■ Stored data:
_ _ _ _ _ _ _

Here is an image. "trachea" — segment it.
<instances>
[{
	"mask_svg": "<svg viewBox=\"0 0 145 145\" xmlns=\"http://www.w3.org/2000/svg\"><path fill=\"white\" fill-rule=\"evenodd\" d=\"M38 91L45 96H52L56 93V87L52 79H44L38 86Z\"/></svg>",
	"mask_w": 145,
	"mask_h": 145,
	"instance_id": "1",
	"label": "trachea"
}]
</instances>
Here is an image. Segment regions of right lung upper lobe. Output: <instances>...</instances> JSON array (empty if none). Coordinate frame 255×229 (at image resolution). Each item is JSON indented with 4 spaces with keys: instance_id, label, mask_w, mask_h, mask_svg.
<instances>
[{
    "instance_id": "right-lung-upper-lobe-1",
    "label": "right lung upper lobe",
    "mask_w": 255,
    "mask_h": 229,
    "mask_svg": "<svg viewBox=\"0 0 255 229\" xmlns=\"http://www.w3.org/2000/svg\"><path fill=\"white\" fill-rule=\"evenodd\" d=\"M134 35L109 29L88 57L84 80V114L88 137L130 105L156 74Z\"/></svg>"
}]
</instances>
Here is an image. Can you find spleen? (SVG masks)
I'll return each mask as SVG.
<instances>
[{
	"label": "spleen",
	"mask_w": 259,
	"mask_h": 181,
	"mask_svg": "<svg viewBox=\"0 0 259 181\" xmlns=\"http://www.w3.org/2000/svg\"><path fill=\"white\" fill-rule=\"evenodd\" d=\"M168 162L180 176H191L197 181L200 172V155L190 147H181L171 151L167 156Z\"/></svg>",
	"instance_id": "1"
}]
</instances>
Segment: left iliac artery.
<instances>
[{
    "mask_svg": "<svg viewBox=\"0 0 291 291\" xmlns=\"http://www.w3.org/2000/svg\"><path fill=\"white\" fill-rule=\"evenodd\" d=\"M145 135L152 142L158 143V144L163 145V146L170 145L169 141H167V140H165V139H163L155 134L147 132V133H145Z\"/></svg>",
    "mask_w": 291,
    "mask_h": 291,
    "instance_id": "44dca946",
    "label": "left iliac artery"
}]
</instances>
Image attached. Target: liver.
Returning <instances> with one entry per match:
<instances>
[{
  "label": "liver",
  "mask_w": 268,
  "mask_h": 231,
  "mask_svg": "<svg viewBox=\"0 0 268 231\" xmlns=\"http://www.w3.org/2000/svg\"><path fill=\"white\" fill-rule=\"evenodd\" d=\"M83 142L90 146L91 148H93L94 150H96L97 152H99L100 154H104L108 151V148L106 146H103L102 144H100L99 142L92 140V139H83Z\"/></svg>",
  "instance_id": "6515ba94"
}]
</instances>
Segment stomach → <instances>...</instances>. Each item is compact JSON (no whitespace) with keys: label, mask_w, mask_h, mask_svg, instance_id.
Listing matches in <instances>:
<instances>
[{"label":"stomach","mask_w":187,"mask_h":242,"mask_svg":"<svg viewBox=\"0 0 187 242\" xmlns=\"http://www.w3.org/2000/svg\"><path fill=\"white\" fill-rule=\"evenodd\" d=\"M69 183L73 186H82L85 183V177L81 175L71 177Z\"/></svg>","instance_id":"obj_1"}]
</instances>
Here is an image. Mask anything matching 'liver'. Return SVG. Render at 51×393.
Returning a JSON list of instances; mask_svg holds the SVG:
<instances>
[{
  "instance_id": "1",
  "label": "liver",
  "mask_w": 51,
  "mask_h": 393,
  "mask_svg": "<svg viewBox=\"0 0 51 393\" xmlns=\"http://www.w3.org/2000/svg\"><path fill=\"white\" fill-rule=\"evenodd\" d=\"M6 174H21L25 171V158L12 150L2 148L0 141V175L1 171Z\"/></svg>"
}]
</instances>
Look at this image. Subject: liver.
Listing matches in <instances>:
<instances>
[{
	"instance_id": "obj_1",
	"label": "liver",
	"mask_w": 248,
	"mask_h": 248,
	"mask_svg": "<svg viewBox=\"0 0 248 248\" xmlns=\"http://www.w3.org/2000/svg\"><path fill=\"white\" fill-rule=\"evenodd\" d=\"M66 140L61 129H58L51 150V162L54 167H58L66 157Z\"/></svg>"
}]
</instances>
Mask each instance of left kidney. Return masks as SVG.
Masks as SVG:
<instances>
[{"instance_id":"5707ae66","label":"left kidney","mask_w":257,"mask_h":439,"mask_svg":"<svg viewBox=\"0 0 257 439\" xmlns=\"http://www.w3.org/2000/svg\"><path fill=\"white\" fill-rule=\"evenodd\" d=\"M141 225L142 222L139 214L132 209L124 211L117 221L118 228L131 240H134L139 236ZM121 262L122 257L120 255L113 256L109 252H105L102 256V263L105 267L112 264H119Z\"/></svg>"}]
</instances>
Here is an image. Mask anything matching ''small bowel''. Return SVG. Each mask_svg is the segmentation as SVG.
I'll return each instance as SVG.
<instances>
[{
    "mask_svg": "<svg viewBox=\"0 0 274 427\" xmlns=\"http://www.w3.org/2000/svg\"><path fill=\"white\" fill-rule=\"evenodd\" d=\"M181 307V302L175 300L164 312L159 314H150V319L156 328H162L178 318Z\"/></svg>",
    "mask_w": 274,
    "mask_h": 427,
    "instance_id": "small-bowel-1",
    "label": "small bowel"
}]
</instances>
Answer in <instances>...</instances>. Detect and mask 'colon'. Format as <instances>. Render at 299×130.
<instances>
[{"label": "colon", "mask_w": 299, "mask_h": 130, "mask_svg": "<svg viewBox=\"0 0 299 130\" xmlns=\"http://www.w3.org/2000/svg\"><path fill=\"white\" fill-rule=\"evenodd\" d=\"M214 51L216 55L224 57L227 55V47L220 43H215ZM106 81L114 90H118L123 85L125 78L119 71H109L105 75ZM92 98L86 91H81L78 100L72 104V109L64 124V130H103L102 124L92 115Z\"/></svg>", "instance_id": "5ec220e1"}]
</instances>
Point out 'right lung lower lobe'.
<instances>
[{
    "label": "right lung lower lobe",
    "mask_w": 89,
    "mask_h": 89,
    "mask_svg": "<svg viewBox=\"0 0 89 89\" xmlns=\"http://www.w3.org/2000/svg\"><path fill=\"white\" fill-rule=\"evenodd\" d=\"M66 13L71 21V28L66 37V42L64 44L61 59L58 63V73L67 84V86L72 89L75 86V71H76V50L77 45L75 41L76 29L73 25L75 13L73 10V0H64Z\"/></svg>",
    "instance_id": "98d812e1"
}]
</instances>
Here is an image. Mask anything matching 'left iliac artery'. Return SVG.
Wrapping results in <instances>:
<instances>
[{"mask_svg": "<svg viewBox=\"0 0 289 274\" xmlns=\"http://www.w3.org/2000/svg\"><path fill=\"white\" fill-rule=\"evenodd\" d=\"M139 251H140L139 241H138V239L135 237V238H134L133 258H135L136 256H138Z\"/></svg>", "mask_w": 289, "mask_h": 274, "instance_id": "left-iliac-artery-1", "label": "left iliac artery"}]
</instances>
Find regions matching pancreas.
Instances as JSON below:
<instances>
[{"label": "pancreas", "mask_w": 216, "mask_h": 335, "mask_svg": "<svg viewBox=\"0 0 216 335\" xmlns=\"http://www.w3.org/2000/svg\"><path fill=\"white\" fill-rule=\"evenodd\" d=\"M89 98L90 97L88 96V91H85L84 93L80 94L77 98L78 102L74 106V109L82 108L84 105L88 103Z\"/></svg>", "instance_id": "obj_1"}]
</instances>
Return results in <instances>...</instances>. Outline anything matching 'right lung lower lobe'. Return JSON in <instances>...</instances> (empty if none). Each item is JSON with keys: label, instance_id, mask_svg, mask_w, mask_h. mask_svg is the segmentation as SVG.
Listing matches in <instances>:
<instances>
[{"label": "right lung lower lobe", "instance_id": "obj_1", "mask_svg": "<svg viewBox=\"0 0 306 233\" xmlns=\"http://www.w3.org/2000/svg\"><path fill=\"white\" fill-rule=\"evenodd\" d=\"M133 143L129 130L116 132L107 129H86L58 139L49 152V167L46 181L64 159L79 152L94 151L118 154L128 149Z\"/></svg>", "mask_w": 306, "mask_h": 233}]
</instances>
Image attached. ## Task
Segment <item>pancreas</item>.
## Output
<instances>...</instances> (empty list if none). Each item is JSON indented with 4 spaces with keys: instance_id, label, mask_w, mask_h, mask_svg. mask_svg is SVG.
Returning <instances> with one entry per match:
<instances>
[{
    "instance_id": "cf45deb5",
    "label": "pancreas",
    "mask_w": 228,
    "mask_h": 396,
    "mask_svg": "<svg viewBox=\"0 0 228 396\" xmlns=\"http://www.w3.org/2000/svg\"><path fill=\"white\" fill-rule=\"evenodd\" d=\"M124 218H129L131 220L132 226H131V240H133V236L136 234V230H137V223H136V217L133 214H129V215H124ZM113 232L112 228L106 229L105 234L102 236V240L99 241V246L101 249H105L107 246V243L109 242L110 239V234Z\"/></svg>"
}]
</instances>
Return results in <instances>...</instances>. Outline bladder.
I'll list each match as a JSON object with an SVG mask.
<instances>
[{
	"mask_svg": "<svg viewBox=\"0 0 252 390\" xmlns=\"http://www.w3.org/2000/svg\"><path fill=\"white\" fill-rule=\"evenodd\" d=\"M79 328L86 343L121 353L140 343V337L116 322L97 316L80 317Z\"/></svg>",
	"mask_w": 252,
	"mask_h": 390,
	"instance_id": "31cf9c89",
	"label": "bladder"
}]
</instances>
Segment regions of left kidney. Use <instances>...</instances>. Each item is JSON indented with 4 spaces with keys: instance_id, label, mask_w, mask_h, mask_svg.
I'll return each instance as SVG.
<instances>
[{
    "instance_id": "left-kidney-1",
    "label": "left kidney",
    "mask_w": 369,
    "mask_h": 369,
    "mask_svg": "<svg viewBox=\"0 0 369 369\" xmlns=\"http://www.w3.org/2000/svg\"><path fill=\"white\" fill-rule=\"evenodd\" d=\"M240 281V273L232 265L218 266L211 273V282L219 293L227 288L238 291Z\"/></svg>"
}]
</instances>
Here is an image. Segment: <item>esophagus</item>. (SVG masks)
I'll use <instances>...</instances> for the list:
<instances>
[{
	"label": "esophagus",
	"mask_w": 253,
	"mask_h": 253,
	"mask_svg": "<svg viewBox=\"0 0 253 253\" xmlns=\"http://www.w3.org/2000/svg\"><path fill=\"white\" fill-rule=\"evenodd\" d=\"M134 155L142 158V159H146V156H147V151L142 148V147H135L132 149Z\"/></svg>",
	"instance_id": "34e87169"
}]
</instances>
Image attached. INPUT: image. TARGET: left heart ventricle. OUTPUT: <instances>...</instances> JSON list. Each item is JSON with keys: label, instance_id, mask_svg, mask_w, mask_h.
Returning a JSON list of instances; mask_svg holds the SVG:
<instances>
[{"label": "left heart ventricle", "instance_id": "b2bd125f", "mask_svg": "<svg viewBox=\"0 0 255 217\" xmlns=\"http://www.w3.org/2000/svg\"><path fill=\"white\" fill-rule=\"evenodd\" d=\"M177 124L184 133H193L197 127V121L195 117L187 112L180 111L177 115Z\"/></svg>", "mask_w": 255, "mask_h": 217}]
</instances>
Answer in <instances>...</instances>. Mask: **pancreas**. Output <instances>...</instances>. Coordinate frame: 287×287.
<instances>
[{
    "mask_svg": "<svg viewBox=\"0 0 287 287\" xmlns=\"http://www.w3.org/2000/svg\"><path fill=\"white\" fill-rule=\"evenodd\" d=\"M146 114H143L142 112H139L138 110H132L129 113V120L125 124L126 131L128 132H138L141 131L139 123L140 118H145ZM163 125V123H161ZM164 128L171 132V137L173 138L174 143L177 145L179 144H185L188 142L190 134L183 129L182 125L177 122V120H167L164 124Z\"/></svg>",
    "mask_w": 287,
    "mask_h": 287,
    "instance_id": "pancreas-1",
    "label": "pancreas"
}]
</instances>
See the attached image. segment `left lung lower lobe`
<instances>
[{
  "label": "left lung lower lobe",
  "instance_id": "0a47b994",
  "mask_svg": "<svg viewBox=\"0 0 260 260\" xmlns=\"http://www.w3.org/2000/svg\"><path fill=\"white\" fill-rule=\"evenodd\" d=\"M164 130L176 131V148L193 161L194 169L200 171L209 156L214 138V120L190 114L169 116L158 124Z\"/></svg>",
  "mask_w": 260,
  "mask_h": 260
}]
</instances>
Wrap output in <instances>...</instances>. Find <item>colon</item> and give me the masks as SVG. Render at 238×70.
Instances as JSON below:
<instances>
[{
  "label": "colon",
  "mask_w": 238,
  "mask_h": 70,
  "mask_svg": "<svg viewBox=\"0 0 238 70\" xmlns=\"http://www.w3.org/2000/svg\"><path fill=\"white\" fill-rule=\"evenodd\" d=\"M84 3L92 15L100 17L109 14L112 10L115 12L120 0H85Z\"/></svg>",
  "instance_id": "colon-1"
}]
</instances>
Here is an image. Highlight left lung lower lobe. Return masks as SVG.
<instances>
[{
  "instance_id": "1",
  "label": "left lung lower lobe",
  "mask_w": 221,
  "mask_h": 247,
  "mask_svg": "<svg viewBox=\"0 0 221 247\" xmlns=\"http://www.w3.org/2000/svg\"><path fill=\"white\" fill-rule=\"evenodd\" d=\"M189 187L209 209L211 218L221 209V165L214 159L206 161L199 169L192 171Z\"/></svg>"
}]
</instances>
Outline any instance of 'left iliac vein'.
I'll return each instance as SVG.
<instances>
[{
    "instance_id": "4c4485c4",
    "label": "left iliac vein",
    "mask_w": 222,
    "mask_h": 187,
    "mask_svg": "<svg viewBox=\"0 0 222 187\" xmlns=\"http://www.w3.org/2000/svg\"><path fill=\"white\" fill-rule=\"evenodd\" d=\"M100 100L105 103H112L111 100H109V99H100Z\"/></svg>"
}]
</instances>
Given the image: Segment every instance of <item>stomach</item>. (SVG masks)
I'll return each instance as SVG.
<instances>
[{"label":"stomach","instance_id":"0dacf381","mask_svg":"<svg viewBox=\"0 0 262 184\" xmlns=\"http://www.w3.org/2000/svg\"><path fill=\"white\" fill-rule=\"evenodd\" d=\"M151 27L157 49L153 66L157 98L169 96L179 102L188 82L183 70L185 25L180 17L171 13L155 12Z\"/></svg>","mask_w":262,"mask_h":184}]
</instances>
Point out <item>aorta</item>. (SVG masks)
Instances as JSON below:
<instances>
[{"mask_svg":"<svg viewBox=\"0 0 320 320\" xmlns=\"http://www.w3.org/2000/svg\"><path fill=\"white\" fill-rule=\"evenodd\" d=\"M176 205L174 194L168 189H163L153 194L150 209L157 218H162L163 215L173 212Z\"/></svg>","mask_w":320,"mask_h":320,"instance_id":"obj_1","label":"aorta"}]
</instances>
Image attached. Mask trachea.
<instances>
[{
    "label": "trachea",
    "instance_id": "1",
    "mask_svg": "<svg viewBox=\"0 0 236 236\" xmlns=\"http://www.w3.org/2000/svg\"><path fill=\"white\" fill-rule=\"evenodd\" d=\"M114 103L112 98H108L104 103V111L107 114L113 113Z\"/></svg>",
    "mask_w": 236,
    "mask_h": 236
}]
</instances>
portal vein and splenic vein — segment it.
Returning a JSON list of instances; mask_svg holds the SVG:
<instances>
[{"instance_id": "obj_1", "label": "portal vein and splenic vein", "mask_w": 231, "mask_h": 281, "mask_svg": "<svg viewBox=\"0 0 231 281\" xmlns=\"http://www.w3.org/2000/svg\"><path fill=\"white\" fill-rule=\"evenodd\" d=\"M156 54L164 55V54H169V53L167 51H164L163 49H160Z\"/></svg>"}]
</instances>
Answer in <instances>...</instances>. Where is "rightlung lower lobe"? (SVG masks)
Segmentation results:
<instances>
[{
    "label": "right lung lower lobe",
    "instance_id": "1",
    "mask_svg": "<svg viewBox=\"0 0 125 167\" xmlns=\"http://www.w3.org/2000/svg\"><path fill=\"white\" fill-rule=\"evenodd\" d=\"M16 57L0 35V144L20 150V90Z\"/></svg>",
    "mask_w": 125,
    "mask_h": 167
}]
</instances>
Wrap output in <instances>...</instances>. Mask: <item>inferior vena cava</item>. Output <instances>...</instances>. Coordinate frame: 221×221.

_ _ _ _ _ _ _

■ What to produce:
Set down only the line containing "portal vein and splenic vein — segment it." and the lines after it through the end, exactly as they appear above.

■ Solution to the problem:
portal vein and splenic vein — segment it.
Returning a JSON list of instances; mask_svg holds the SVG:
<instances>
[{"instance_id": "obj_1", "label": "portal vein and splenic vein", "mask_w": 231, "mask_h": 281, "mask_svg": "<svg viewBox=\"0 0 231 281\" xmlns=\"http://www.w3.org/2000/svg\"><path fill=\"white\" fill-rule=\"evenodd\" d=\"M156 54L164 55V54H169V53L167 51H164L163 49H160Z\"/></svg>"}]
</instances>
Answer in <instances>...</instances>. Where is "rightlung lower lobe"? (SVG masks)
Segmentation results:
<instances>
[{
    "label": "right lung lower lobe",
    "instance_id": "1",
    "mask_svg": "<svg viewBox=\"0 0 125 167\" xmlns=\"http://www.w3.org/2000/svg\"><path fill=\"white\" fill-rule=\"evenodd\" d=\"M16 57L0 35V144L20 150V90Z\"/></svg>",
    "mask_w": 125,
    "mask_h": 167
}]
</instances>
Wrap output in <instances>...</instances>. Mask: <item>inferior vena cava</item>. Output <instances>...</instances>. Coordinate frame: 221×221.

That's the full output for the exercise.